** Task inputs follows **
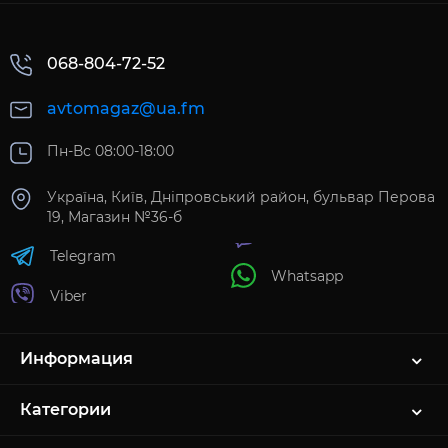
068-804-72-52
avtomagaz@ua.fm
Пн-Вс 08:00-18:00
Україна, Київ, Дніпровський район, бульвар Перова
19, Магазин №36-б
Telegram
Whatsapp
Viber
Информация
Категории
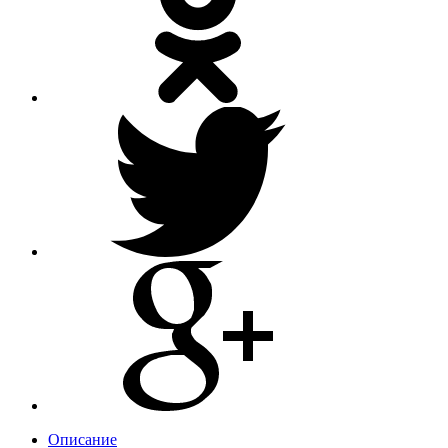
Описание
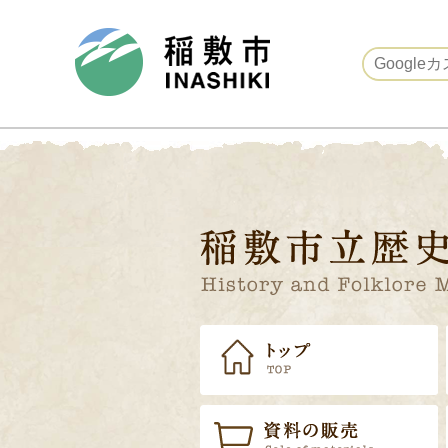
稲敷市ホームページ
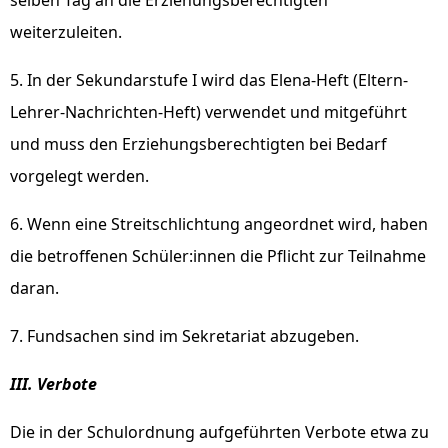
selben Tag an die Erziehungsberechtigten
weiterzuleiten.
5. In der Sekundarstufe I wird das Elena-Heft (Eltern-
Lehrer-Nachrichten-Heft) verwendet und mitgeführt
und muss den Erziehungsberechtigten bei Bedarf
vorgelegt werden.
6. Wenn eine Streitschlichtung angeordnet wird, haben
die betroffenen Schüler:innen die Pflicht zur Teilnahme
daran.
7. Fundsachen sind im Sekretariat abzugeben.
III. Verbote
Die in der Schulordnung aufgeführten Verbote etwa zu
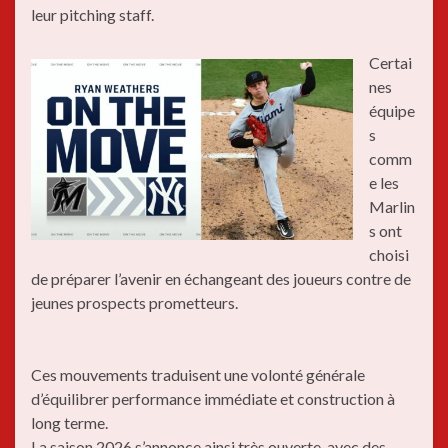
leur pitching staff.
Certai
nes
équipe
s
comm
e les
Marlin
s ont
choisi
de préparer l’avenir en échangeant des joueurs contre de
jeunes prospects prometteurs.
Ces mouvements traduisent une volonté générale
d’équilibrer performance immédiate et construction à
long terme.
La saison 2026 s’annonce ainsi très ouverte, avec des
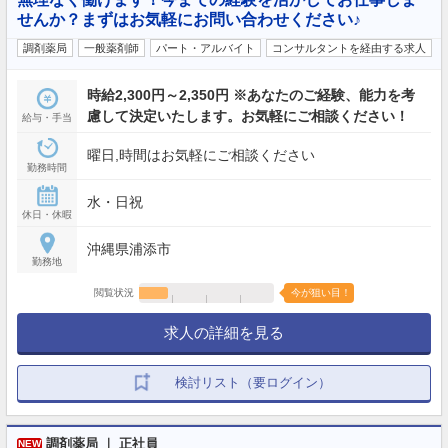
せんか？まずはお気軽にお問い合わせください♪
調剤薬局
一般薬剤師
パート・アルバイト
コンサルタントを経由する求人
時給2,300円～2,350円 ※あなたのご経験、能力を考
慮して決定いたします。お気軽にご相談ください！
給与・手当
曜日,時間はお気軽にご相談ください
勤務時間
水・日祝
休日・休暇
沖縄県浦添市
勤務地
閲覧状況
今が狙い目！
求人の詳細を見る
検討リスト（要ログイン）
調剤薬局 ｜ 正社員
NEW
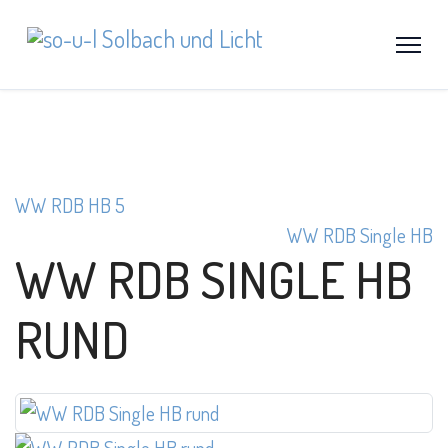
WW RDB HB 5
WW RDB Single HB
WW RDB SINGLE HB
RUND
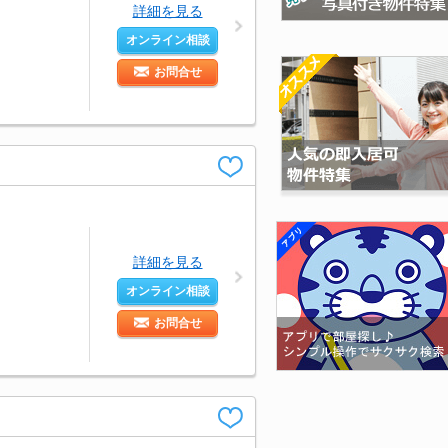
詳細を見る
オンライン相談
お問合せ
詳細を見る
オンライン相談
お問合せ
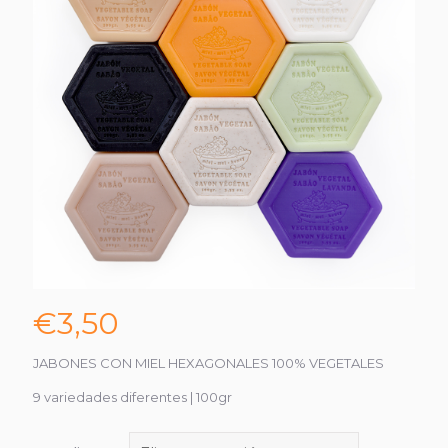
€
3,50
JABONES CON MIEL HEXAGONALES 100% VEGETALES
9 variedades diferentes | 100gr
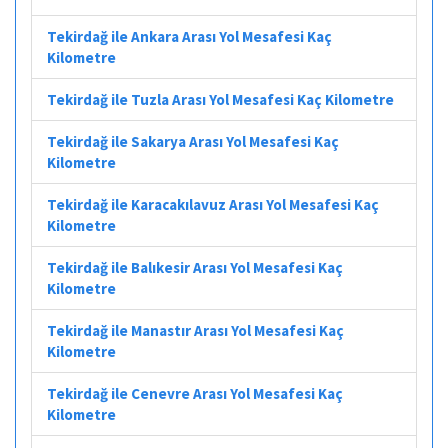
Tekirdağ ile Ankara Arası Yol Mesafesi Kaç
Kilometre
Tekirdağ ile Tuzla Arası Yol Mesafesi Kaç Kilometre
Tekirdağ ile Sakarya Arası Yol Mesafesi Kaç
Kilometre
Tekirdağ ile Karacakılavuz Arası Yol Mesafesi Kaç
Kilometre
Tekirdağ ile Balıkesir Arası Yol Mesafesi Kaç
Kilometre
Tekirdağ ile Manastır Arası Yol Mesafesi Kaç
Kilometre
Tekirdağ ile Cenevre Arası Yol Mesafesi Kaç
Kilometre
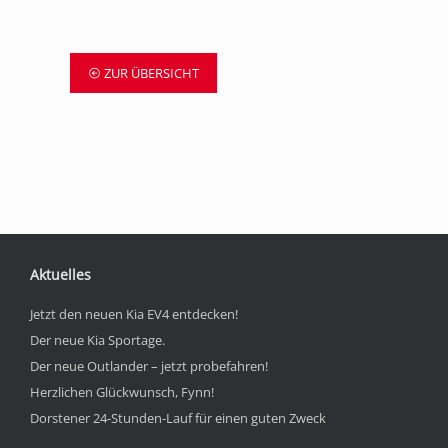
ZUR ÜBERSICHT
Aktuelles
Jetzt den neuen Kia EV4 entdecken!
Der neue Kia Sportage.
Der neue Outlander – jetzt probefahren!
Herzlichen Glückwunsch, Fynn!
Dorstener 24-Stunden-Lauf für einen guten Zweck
** End of Task inputs **
### Problem statement
Wherever a picture appears in the data, please drop it and retype the rest exactly.

### Your response
068-804-72-52
avtomagaz@ua.fm
Пн-Вс 08:00-18:00
Україна, Київ, Дніпровський район, бульвар Перова
19, Магазин №36-б
Telegram
Whatsapp
Viber
Информация
Категории
Описание
稲敷市ホームページ
selben Tag an die Erziehungsberechtigten
weiterzuleiten.
5. In der Sekundarstufe I wird das Elena-Heft (Eltern-
Lehrer-Nachrichten-Heft) verwendet und mitgeführt
und muss den Erziehungsberechtigten bei Bedarf
vorgelegt werden.
6. Wenn eine Streitschlichtung angeordnet wird, haben
die betroffenen Schüler:innen die Pflicht zur Teilnahme
daran.
7. Fundsachen sind im Sekretariat abzugeben.
III. Verbote
Die in der Schulordnung aufgeführten Verbote etwa zu
leur pitching staff.
Certai
nes
équipe
s
comm
e les
Marlin
s ont
choisi
de préparer l’avenir en échangeant des joueurs contre de
jeunes prospects prometteurs.
Ces mouvements traduisent une volonté générale
d’équilibrer performance immédiate et construction à
long terme.
La saison 2026 s’annonce ainsi très ouverte, avec des
せんか？まずはお気軽にお問い合わせください♪
調剤薬局
一般薬剤師
パート・アルバイト
コンサルタントを経由する求人
時給2,300円～2,350円 ※あなたのご経験、能力を考
慮して決定いたします。お気軽にご相談ください！
給与・手当
曜日,時間はお気軽にご相談ください
勤務時間
水・日祝
休日・休暇
沖縄県浦添市
勤務地
閲覧状況
今が狙い目！
求人の詳細を見る
検討リスト（要ログイン）
調剤薬局 ｜ 正社員
NEW
WW RDB HB 5
WW RDB Single HB
WW RDB SINGLE HB
RUND
詳細を見る
オンライン相談
お問合せ
詳細を見る
オンライン相談
お問合せ
€
3,50
JABONES CON MIEL HEXAGONALES 100% VEGETALES
9 variedades diferentes | 100gr
Tekirdağ ile Ankara Arası Yol Mesafesi Kaç
Kilometre
Tekirdağ ile Tuzla Arası Yol Mesafesi Kaç Kilometre
Tekirdağ ile Sakarya Arası Yol Mesafesi Kaç
Kilometre
Tekirdağ ile Karacakılavuz Arası Yol Mesafesi Kaç
Kilometre
Tekirdağ ile Balıkesir Arası Yol Mesafesi Kaç
Kilometre
Tekirdağ ile Manastır Arası Yol Mesafesi Kaç
Kilometre
Tekirdağ ile Cenevre Arası Yol Mesafesi Kaç
Kilometre
ZUR ÜBERSICHT
Aktuelles
Jetzt den neuen Kia EV4 entdecken!
Der neue Kia Sportage.
Der neue Outlander – jetzt probefahren!
Herzlichen Glückwunsch, Fynn!
Dorstener 24-Stunden-Lauf für einen guten Zweck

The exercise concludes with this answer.